Now click on ‘Start continuous deployment’

Once you have done that, go back to github and click on the actions tab. You will see a pipeline action has been started:

When the pipeline has finished, and that can take quite a while, go to you dockerhub and look in your rusttut repository:

You will see a new tag appear, with the sha of th git build.

Now go back to your rusttut container app in the Azure portal and click ‘Revision Management’ in the left pane, and you should see something similar to this:

It could well be that you see one revision instead of two: the Revision mode has been set to single, so old revisions are removed. What matters is the timestamp, that should be close to your current time.

Putting it to the test

Now it is time to put the CD pipeline to the test. In order to do that, open your Visual Studio Code (or your favorite text-editor) in your webapp directory. You should see something like this:

Now change line 5:

Save this file, either by using File -> Save All in the menu, or Ctrl S/Cmd S. Now click on the Source Control Icon, and VS Code should look like this:

Now type a message in the Message in the Messagbox in the top left, and click ‘Commit’:

You are now making a local commit, nothing will happen now. Once you push the code to the server, the pipeline will start. To do that, click on ‘Sync Changes’:

Go back to your project on Github and click the ‘Actions’ tab, and you will see something like this:

If you want to know more about the progress of the pipeline, you click on the pipeline, and you will get information.

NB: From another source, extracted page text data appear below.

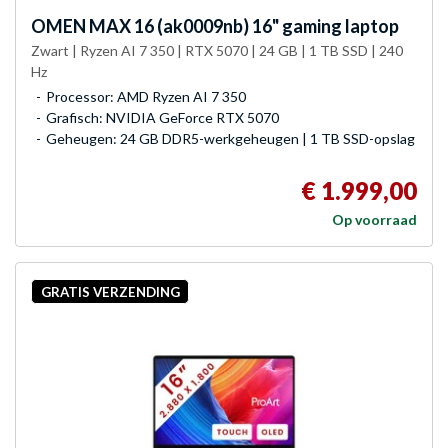
OMEN
MAX 16 (ak0009nb) 16" gaming laptop
Zwart | Ryzen AI 7 350 | RTX 5070 | 24 GB | 1 TB SSD | 240
Hz
Processor: AMD Ryzen AI 7 350
Grafisch: NVIDIA GeForce RTX 5070
Geheugen: 24 GB DDR5-werkgeheugen | 1 TB SSD-opslag
€ 1.999,00
Op voorraad
GRATIS VERZENDING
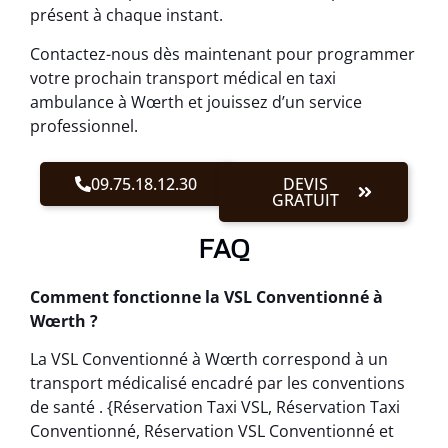
présent à chaque instant.
Contactez-nous dès maintenant pour programmer
votre prochain transport médical en taxi
ambulance à Wœrth et jouissez d’un service
professionnel.
09.75.18.12.30
DEVIS
GRATUIT
FAQ
Comment fonctionne la VSL Conventionné à
Wœrth ?
La VSL Conventionné à Wœrth correspond à un
transport médicalisé encadré par les conventions
de santé . {Réservation Taxi VSL, Réservation Taxi
Conventionné, Réservation VSL Conventionné et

Wait till the pipeline has finished, then go your Container App in the Azure Portal and try it out. Copy the Application Url:

Now paste it into a browser and add /ping after the URL:

Presto! The message is changed, and the integration works.

Conclusion

As you can see, automating your deployment workflow is not rocket-science (Pun intended). Of course, this is a very simplified example, but it could form the basis for something more elaborate.